Having taken the first set with a break of serve in the final game, Lisicki was forced to come from 3-0 down and then fend off three set points before eventually coming through, 75 76(1).
The German defeated Scheepers for the loss of just five games in Beijing last week, and admitted she struggled to replicate this form in the rematch.
"I don't think it was one of my best matches," Lisicki said. "But at the end of the day, it's only the win that counts so I'm happy that I pulled it out."
After her memorable run to the Wimbledon final in July, Lisicki is back inside the Top 20 and setting her sights even higher.
"It gave me a huge amount of confidence, which I'm able to put into my matches now," she said about her Wimbledon breakthrough. "It's an experience that helps me a lot, for example, in matches when I'm not playing my best tennis.
"I was No.12 two years or one and a half years ago, so I was really close but didn't get into the Top 10. The experience really helped me, so now I'm just going to continue to work.
"Hard work really pays off.

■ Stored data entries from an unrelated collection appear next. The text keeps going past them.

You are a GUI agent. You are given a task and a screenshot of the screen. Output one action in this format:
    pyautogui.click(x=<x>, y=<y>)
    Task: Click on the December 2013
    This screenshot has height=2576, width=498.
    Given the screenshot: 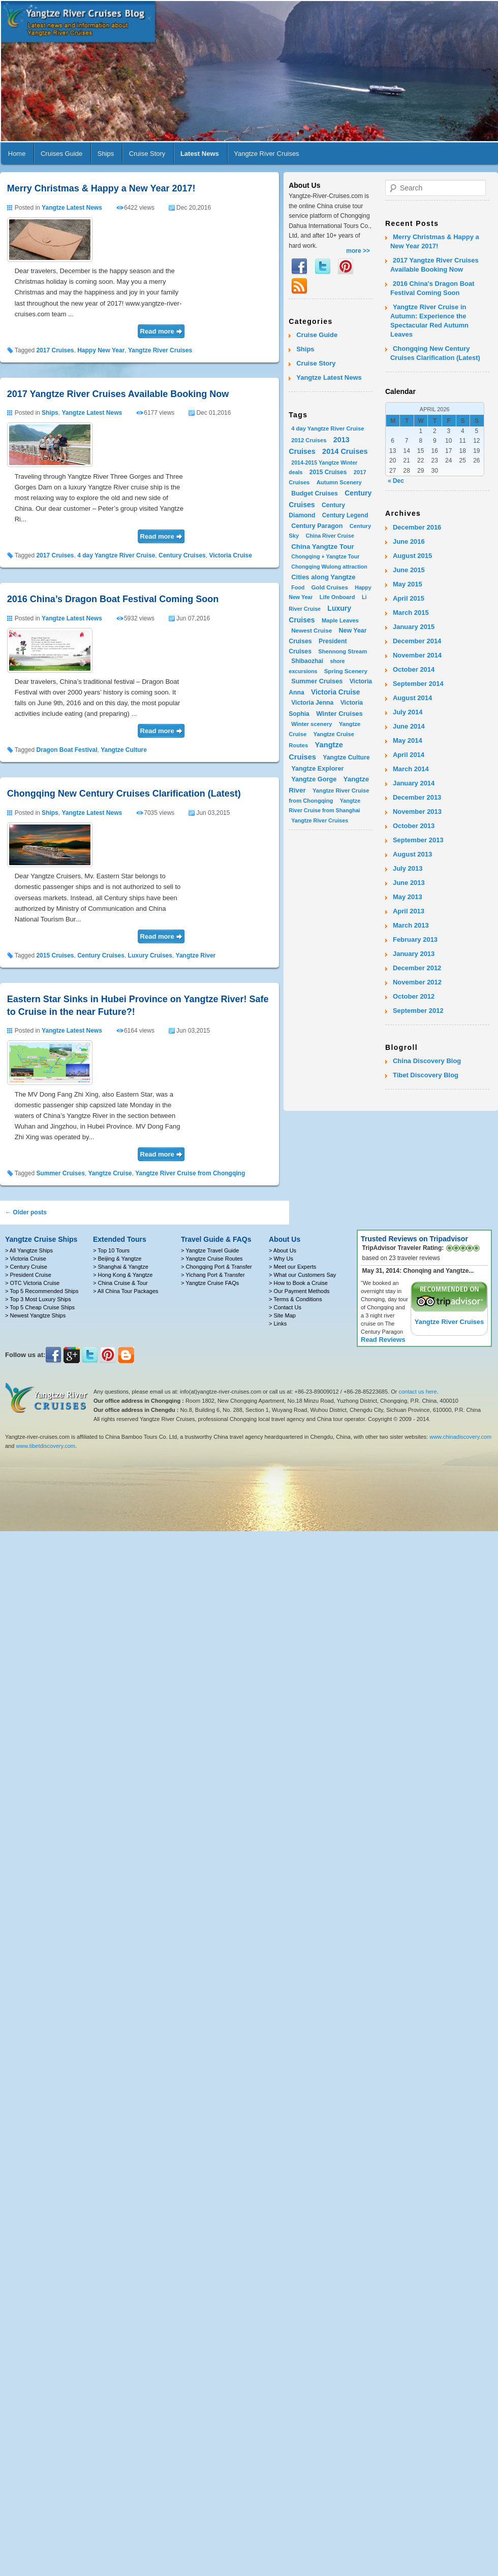 What is the action you would take?
    pyautogui.click(x=417, y=797)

Sometimes you start to panic when you don't see the results right away, but it comes with time. That's what I believe in and that's what Wimbledon proved to me."
Elsewhere, the evergreen Kimiko Date-Krumm delighted the home crowd when she defeated No.7 seed Laura Robson, 64 64. Also making an early exit was No.4 seed Flavia Pennetta, after she slipped to a 36 75 60 defeat to lucky loser Vania King.